Bridge Burners Vol. 6 - Ryann Bosetti / The Tropics

Bridge Burners Vol. 6 - Ryann Bosetti / The Tropics

Creating Bridge & Burn required a leap of faith. Founder, Erik Prowell quit his job as a software developer, lit the proverbial match, and threw it—burning the bridge of working for anyone else behind him. With no formal training he trusted his smarts and his strong work ethic, and took the plunge. In that spirit, Bridge Burners is a series showcasing people who are taking a similar leap.

When Vogue’s editors declare you gave them the best haircut of their lives, you might expect it to be the impetus for a fanfare-heavy LA salon opening. Or a barrage of invitations to style shows in London, New York and Milan. Or prime credits in glossy fashion magazines.

But for Ryann Bosetti, the recent write up from fashion’s who’s-who is freeing her up to do the exact opposite. The hairdresser is in the process of moving her practice from a sparse white-washed Portland loft to the high desert art community of Marfa, Texas, population  2,000.

It’s a far cry from the New York office job she started out in.

A practical teenager, Ryann pursued a business degree. “I wanted autonomy and I thought I’d get it by being a business person,” she says. “Ironically, the reality is that more often you’re just a cog in the wheel.” But optimistic about the lifestyle a corporate job would offer, she moved to New York after college for a covetable position in finance at Bumble and Bumble.

“I was immediately aware that this 9-to-5—excited on Friday night, suicidal on Monday morning—was not for me. I was 21 and was just like no way, I don’t want to get used to this. The only person I wasn’t depressed by was the creative director.”

With a keen eye, she observed that he was the guy taking research trips to Paris and three-hour lunch meetings. And it was he who spotted Ryann’s restlessness in the corporate environment. “He told me, ‘You’re so antsy. I think you need to be using your hands. Go to beauty school.’”

And to beauty school she went. Then, license in hand, she apprenticed with Bumble and Bumble and began to refine her craft.

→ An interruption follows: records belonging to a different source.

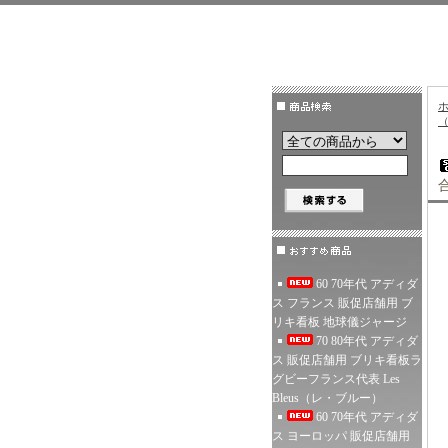
60 70年代 アディダ
ス フランス 販促店舗用 ブ
リキ看板 地球儀ジャージ
70 80年代 アディダ
ス 販促店舗用 ブリキ看板ラ
グビーフランス代表 Les
Bleus（レ・ブルー）
60 70年代 アディダ
ス ヨーロッパ 販促店舗用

She took her practice to Portland because it seemed like the one city that afforded the space—physically and financially—and the support for a small business like the one she had in mind. It seemed like a natural incubator, and it was.

Despite learning from the best, Ryann started to sense that there was more to cutting hair than following a formula. “I was taught blueprints to replicate on people, with mathematical precision, which feels irresponsible to me,” she says. “It’s not culturally relevant because you’re not acknowledging the individual’s identity and personal culture. My method is really about throwing out the blueprints, and structurally addressing each person in a new way every time.”

Not that learning mathematical foundations weren’t essential. She compares it to fine art or architecture—you have perfect the framework before you can flip it. “It’s not just being punkrock and tearing shit up,” she explains “It’s reassembling this mathematical equation, factoring in subjectivity and human response.”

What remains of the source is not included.